So muss man wohl auch seine Bemerkung nach Ende der gestrigen Wahlauszählung verstehen. Befragt, was er am Samstagabend noch macht, zur Feier dieses vorläufigen Höhepunkts seiner politischen Laufbahn, da sagt er: „Ein kleines Bier trinke ich heute schon noch.“ Mit Müllers Wahl endet, zumindest vorläufig, ein einzigartiges Experiment in Sachen Parteiendemokratie. 17200 Berliner Sozialdemokraten hatten es in der Hand, wer die Hauptstadt mit ihren 3,5 Millionen Einwohnern bis zur nächsten Abgeordnetenhauswahl im Herbst 2016 regiert.

„Eine schwierige Wahl“, war von manchem Sozialdemokraten zu hören. Vielleicht ist es so zu erklären, dass ein gutes Drittel der Berliner Genossen sich schlicht weigerte, den nächsten Regierenden Bürgermeister mitzubestimmen? So kam es, dass Müller nun mit 6353 Stimmen neuer Regierender Bürgermeister wird – während Saleh nur 2008 Stimmen bekam und Stöß 2244. Nur zwei von drei Wahlberechtigten haben von ihrem Privileg Gebrauch gemacht – bei der Bundestagswahl im vergangenen Jahr gaben 72,5 Prozent der Berliner ihre Stimme ab. Zu denen, die nun bei der SPD mitstimmten, gehörte ganz sicher auch Klaus Wowereit. Mit dem Ergebnis war er jedenfalls nicht unzufrieden. Auf die Frage, ob Müller auch seine erste Wahl gewesen sei, antwortete er in einem Fernsehinterview trocken und eindeutig: „Ja.“

Der Wahlkampf innerhalb der SPD nahm zum Schluss Fahrt auf

Immerhin, die drei Kandidaten gaben sich zumindest gegen Ende ihrer Werbetour durch die Stadt wirklich Mühe, sich als unterscheidbar zu präsentieren und ihren Parteifreunden das Gefühl zu geben, dass es sich auch lohnt, abzustimmen. 14 Mal sind sie in Podiumsdiskussionen aufeinandergetroffen, haben anfangs freundlicher und gegen Schluss kämpferischer über ihre Pläne für Berlin diskutiert. 14 Begegnungen, in denen zwar inhaltlich nicht viel Neues herauskam, in denen sie aber deutlich gemacht haben, dass jeder für einen anderen Politikstil steht – Müller als sachlicher Verwalter und Bewahrer des bisherigen Senatskurses, Saleh als impulsiver Erneuerer mit einem großen Ohr für die Sorgen der kleinen Leute, und Stöß als linker Reformer, der sich als Einziger offen über den Rückzug von Finanzsenator Ulrich Nußbaum freut und nach Jahren des Sparens endlich wieder mehr investieren will.

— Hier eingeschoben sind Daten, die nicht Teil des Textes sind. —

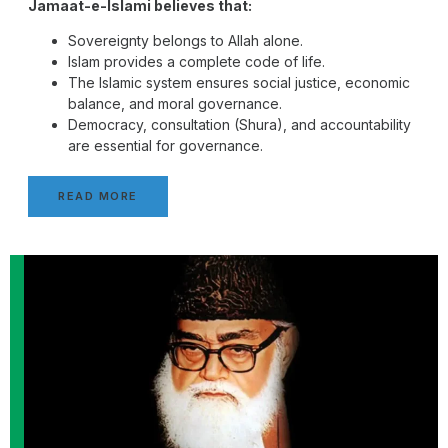
Jamaat-e-Islami believes that:
Sovereignty belongs to Allah alone.
Islam provides a complete code of life.
The Islamic system ensures social justice, economic
balance, and moral governance.
Democracy, consultation (Shura), and accountability
are essential for governance.
READ MORE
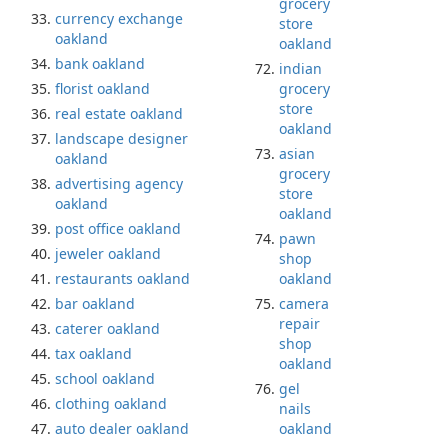
grocery
currency exchange
store
oakland
oakland
bank oakland
indian
florist oakland
grocery
store
real estate oakland
oakland
landscape designer
asian
oakland
grocery
advertising agency
store
oakland
oakland
post office oakland
pawn
jeweler oakland
shop
restaurants oakland
oakland
bar oakland
camera
repair
caterer oakland
shop
tax oakland
oakland
school oakland
gel
clothing oakland
nails
auto dealer oakland
oakland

Vor allem aber waren es 14 Begegnungen, in denen keiner der drei sich den Weg zu den beiden anderen wirklich verbaut hätte – sie sind Profis genug, um zu wissen, dass sie auch nach dem heutigen Wahlergebnis weiter aufeinander angewiesen sind. Zum einen haben Fraktion, Partei und Senats- Sozialdemokraten kaum eine andere Wahl, als pragmatisch miteinander zu arbeiten. Zum anderen wollte sich auch keiner der drei ins politische Aus manövrieren: Mit der Wahl eines neuen Regierenden Bürgermeisters durch das Abgeordnetenhaus am 11. Dezember sind neue Posten zu vergeben.

Der größte Verlierer an diesem Tag ist wohl Stöß: Ein Parteichef, der nur von einem von fünf Mitgliedern der eigenen Vereinigung unterstützt wird, kann eigentlich einpacken. Stellt er nun sein Amt zur Verfügung?

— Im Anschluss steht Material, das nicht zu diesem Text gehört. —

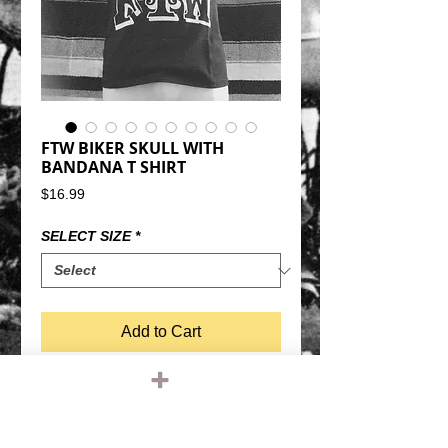
FTW BIKER SKULL WITH
BANDANA T SHIRT
Price
$16.99
SELECT SIZE
*
Add to Cart
"FTW" BIKER SKULL WITH BANDANA TEE 
SHIRT.BLACK SHIRT, WHITE 
GRAPHIC100% COTTON, REGULAR 
WEIGHTREGULAR FIT SHIRT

Zumindest kurz vor der Bekanntgabe des Ergebnisses will der Parteichef darüber nicht spekulieren. Stattdessen sinniert er lieber allgemein über das Votum. „Es war gut, dass es ein fairer Wettbewerb war. Davon hat die ganze SPD profitiert.“ Ganz so fair, wie Stöß glauben machen möchte, war dieser „Wettbewerb“ nicht: Gerüchte wurden gestreut, dass der eine Kandidat gar nicht mit dem anderen kann, dass aus der gemeinsamen Allianz von Saleh und Stöß gegen Müller als Parteichef im Jahr 2012 eine parteipolitische Gegnerschaft wurde.

Das sah eine Weile tatsächlich so aus. Als Stöß im Zuge der Steueraffäre um den Ex-Kulturstaatssekretär André Schmitz auch massiv Druck auf Wowereit ausübte, formierte sich mit dem Fraktionschef Saleh an der Spitze eine Phalanx gegen Stöß. Die Rechnung ging nicht auf. Saleh hätte es in der Hand gehabt, mit den 47 SPD-Fraktionsmitgliedern Wowereit zu stürzen, doch er hielt zu Wowereit – und Stöß zog sich endgültig den Ärger von Wowereit zu.

Stöß und Saleh sind Machtmenschen

Doch Stöß und Saleh sind Machtmenschen und können taktische Allianzen schmieden, wenn es opportun erscheint. Als die drei Kandidaten kürzlich beim letzten Mitgliederforum gefragt wurden, wie sie ihren Politikstil beschreiben würden, sagte Stöß: „Zuhören, Anpacken, Durchsetzen.“ Raed Saleh antwortete: „Anpackend, loyal, hartnäckig“. Und Müller sagte: „Zuhören, ernsthaft Probleme angehen, entscheiden und umsetzen.“ Mit den letzten beiden Verben hob sich Müller von Saleh und Stöß ab, die bisher in keiner Regierungsverantwortung waren.

Für viele Sozialdemokraten, die sich nach der durch Wowereits Schritt ausgelösten Unruhe nach einer funktionierenden Regierung sehnen, mag das den Ausschlag gegeben haben. „Natürlich habe ich für Müller gestimmt“, sagte ein Sozialdemokrat an der Weintheke beim SPD-Mitgliederforum. „Der ist einfach der seriöseste der drei und ist für das Amt von seiner Erfahrung her am besten geeignet.“ Und ein Parteifreund ergänzt: „Die anderen beiden sind gute Kandidaten – aber in Sachen Kompetenz reichen sie nicht an ihn heran.“ Nach dem gestrigen Ergebnis kann man sagen: Zwei Drittel der Berliner Sozialdemokraten sehen das offenbar ähnlich.